To address this need, a number of businesses and models have been created. They will continue to grow in importance in the years ahead.
Epic Games purchased Quixel in 2019. Quixel produces “MegaScans,” which are incredibly realistic, of real-world mesas and fjords. The scans have detail down to the pebble. Quixel customers include game publishers and movie studios. They can license the scans to save time and avoid designing their own sand dunes and mossy rock waterfalls. You can also use the Quixel scans to start custom work. Cesium, as discussed in Part VII of this Primer is responsible for managing and integrating a large number of geospatial data sources (e.g. point clouds, environmental scans, photogrammetry data and renders). Open libraries, its own database and private client clouds. These can then be cloud streamed using any proprietary engine via the 3D Tiles open standards. We’ll also see more businesses focusing on creating and maintaining realistic renders of specific environments (e.g. Manhattan) or managing virtual information databases on these environments.
Roblox, Unity, and Unreal also have online marketplaces that allow developers to license virtual assets such as rough cut diamonds and undead pink Teddy Bears. There are many sources for these assets. Some assets come from independent artists who will not work directly on a film, game, or virtual world. A developer or animator may choose to resellassets that they created for their games, virtual realms, or films. These marketplaces can be used to find independent artists and commission work (see Epic’s acquisition of ArtStation in 2021).

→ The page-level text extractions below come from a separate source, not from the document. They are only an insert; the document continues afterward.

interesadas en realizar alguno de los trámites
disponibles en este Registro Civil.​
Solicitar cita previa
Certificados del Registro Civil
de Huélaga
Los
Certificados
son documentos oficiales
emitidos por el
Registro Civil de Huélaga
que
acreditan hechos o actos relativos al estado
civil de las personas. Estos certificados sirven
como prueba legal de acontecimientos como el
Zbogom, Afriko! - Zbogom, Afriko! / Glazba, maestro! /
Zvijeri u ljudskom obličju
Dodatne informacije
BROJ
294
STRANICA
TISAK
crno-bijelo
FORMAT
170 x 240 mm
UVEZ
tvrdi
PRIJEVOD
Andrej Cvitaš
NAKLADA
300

These marketplaces and stores have a profound impact. A virtual world can be created much quicker, easier, and at lower costs. The virtual world that is created can also be sold, which can increase or decrease the upfront investment. Developers can also focus their efforts on the things that make their creations unique, such as story, character and gameplay. It’s not possible for construction companies to cut wood by themselves. Your interior designer won’t make chairs and Disney won’t design a new car specifically for Tony Stark.
These marketplaces and libraries will be hugely advantageous in the Metaverse era. Take the early 2000s mapping/geospatial efforts by Google. This included M&A (Keyhole), Waze, and a variety of licenses (e.g. Satellite data, roads, tens of thousands in labor (i.e. Driving vans down almost every city in the globe, machine learning (information processing), and manually training algorithmic (Google bought reCaptcha 2009 partly to allow Google users to help out). This information proved to be so valuable that it enabled companies like Niantic, a Google subsidiary, and experiences such as Uber and Pokemon Go. Apple’s Apple Maps product was released in 2012 and almost no one wanted to use it. Most consumers also disliked it. It is extremely difficult and expensive to compete with data platforms with multi-year headstarts, large ecosystems and developer lock-in.

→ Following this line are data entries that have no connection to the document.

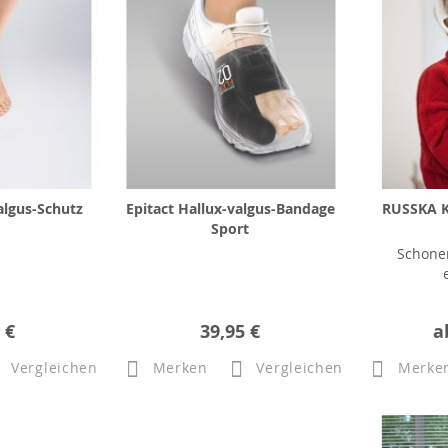
algus-Schutz
Epitact Hallux-valgus-Bandage
RUSSKA K
Sport
Schone
 €
39,95 €
a
Vergleichen
Merken
Vergleichen
Merke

This dynamic explains why most scanning/marketplace/virtual generation start-ups are acquired before they become late, or even mid-stage companies. Epic and Unity are two examples of companies that prefer to build up rather than start from scratch. It’s possible that we will see fierce competition in this category over the next few years with companies like Nvidia and Autodesk as well as Snap, Snap, Snap and Niantic choosing to build their databases, just like Apple and Uber did when they moved away from Google Maps.